=== Begin Enclosure ===

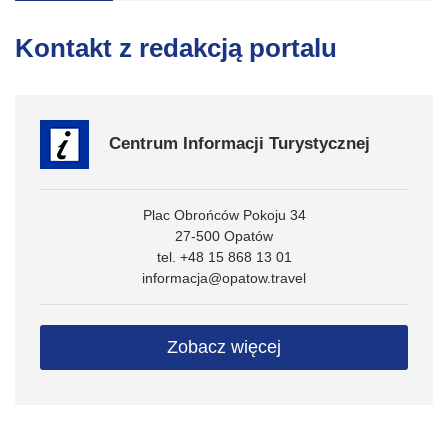
Kontakt z redakcją portalu
Centrum Informacji Turystycznej
Plac Obrońców Pokoju 34
27-500 Opatów
tel. +48 15 868 13 01
informacja@opatow.travel
Zobacz więcej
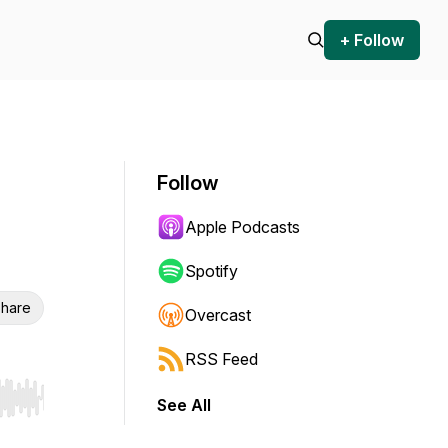
+ Follow
Follow
Apple Podcasts
Spotify
hare
Overcast
RSS Feed
See All
r end. Hold shift to jump forward or backward.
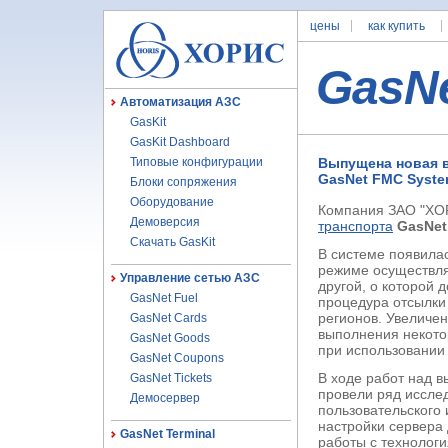
цены
как купить
GasN
Автоматизация АЗС
GasKit
GasKit Dashboard
Типовые конфигурации
Выпущена новая в
GasNet FMC System
Блоки сопряжения
Оборудование
Компания ЗАО "ХО
Демоверсия
транспорта
GasNet
Скачать GasKit
В системе появила
режиме осуществля
Управление сетью АЗС
другой, о которой
GasNet Fuel
процедура отсылки
регионов. Увеличен
GasNet Cards
выполнения некото
GasNet Goods
при использовании 
GasNet Coupons
В ходе работ над 
GasNet Tickets
провели ряд исслед
Демосервер
пользовательского
настройки сервера 
GasNet Terminal
работы с технолог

=== End Enclosure ===

→ ACTIVITY
Each record above must be retyped exactly as given, with the images excluded.

→ YOUR SOLUTION
Kontakt z redakcją portalu
Centrum Informacji Turystycznej
Plac Obrońców Pokoju 34
27-500 Opatów
tel. +48 15 868 13 01
informacja@opatow.travel
Zobacz więcej
+ Follow
Follow
Apple Podcasts
Spotify
hare
Overcast
RSS Feed
See All
r end. Hold shift to jump forward or backward.
цены
как купить
GasN
Автоматизация АЗС
GasKit
GasKit Dashboard
Типовые конфигурации
Выпущена новая в
GasNet FMC System
Блоки сопряжения
Оборудование
Компания ЗАО "ХО
Демоверсия
транспорта
GasNet
Скачать GasKit
В системе появила
режиме осуществля
Управление сетью АЗС
другой, о которой
GasNet Fuel
процедура отсылки
регионов. Увеличен
GasNet Cards
выполнения некото
GasNet Goods
при использовании 
GasNet Coupons
В ходе работ над 
GasNet Tickets
провели ряд исслед
Демосервер
пользовательского
настройки сервера 
GasNet Terminal
работы с технолог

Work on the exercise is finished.